● **What to work on**
Pull every line holding the word "head" from the data below and copy it.

────────────────────────────────────────

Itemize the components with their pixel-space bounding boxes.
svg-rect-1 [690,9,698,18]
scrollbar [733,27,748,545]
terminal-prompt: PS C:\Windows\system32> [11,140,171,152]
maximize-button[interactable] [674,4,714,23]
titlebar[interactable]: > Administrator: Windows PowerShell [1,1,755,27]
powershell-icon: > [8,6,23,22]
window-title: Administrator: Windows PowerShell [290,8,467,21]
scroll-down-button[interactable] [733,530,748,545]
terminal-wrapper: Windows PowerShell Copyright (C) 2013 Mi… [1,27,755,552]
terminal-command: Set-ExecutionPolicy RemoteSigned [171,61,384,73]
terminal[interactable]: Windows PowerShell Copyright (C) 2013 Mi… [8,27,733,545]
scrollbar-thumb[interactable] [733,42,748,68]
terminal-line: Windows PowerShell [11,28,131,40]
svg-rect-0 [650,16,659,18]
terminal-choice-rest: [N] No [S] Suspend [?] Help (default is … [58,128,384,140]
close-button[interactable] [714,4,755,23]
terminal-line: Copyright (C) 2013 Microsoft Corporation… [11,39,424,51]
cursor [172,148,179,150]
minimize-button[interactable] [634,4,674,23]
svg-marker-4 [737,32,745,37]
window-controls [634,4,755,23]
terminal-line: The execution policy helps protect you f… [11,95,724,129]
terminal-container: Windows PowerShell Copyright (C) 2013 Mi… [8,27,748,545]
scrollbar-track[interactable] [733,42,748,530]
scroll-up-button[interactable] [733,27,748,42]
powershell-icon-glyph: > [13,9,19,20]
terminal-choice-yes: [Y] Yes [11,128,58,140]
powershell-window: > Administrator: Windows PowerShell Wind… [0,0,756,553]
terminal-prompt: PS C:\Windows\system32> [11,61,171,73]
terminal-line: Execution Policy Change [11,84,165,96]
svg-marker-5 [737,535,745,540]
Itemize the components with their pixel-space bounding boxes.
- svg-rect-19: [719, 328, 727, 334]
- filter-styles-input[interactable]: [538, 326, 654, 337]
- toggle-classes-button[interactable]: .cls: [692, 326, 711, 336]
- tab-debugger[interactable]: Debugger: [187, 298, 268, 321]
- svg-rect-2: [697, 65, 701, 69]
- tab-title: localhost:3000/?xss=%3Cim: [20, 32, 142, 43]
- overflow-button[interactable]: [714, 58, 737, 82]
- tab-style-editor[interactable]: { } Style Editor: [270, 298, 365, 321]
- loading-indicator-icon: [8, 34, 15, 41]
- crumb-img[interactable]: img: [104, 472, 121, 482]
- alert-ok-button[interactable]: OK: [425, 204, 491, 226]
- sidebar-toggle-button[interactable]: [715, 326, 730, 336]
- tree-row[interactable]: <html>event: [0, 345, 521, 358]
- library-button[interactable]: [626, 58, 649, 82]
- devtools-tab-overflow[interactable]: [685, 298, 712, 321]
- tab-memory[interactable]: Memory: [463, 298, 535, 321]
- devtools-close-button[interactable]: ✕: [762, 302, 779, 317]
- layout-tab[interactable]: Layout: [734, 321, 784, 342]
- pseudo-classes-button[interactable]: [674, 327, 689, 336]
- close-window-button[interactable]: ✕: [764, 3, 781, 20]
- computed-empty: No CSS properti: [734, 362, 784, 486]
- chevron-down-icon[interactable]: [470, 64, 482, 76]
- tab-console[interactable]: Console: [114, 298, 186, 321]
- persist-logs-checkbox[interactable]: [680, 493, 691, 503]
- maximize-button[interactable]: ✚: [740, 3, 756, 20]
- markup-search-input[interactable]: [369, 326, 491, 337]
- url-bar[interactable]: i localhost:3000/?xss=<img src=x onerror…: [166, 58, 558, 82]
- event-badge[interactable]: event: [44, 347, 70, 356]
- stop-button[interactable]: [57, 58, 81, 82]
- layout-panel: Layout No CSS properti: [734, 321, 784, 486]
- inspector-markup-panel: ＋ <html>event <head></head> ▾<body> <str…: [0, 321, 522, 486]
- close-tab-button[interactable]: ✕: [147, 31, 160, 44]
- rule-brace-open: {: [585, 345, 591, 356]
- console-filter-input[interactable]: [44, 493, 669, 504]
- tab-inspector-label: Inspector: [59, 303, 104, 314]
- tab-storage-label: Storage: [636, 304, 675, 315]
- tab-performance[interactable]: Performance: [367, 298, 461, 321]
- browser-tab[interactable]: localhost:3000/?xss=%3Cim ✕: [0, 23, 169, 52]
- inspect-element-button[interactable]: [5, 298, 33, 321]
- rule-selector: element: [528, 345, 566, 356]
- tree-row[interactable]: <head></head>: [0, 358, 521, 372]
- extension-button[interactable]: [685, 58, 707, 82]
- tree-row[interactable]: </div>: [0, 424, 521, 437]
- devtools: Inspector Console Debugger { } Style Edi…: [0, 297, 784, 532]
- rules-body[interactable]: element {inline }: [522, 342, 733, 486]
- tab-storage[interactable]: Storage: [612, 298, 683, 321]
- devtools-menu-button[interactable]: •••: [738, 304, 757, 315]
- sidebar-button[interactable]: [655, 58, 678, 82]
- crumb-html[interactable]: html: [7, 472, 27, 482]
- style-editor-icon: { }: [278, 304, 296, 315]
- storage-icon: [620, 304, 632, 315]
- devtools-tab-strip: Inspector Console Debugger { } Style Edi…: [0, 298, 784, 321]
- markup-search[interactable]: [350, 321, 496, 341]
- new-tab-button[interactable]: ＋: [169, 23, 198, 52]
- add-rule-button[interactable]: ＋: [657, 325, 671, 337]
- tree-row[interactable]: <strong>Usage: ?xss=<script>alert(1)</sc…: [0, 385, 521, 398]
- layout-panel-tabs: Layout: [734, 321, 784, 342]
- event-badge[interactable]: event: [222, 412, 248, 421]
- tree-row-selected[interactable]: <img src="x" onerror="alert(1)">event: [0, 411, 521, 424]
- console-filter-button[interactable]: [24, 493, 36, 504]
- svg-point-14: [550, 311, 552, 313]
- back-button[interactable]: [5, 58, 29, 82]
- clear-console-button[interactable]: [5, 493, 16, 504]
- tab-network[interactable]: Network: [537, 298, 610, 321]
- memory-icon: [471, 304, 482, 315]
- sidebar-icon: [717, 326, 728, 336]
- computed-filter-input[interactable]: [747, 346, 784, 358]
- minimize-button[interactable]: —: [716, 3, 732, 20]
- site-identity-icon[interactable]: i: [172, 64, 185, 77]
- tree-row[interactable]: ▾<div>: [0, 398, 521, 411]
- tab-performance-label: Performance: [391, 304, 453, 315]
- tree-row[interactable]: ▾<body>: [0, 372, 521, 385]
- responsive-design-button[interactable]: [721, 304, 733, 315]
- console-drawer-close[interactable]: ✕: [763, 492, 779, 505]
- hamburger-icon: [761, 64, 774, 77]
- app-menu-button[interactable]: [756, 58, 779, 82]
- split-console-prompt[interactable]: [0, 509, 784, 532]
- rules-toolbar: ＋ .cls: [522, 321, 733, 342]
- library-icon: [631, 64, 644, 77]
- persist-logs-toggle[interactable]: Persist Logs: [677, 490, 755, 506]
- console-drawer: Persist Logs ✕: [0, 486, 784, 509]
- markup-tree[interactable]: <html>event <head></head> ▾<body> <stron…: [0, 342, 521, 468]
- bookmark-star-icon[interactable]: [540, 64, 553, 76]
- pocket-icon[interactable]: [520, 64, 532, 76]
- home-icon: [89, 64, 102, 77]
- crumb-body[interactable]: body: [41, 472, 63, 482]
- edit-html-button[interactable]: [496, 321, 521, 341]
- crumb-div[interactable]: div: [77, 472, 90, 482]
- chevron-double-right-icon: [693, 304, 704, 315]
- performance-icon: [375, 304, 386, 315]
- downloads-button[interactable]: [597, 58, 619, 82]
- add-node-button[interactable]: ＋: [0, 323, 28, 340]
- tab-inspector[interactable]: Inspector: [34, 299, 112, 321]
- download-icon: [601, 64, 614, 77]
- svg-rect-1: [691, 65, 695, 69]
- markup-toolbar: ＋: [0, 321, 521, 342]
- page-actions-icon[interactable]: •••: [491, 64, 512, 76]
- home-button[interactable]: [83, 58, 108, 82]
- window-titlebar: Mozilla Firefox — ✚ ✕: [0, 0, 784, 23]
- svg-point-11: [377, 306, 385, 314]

────────────────────────────────────────

● **Answer**
- inspector-markup-panel: ＋ <html>event <head></head> ▾<body> <str…: [0, 321, 522, 486]
- tree-row[interactable]: <head></head>: [0, 358, 521, 372]
- markup-tree[interactable]: <html>event <head></head> ▾<body> <stron…: [0, 342, 521, 468]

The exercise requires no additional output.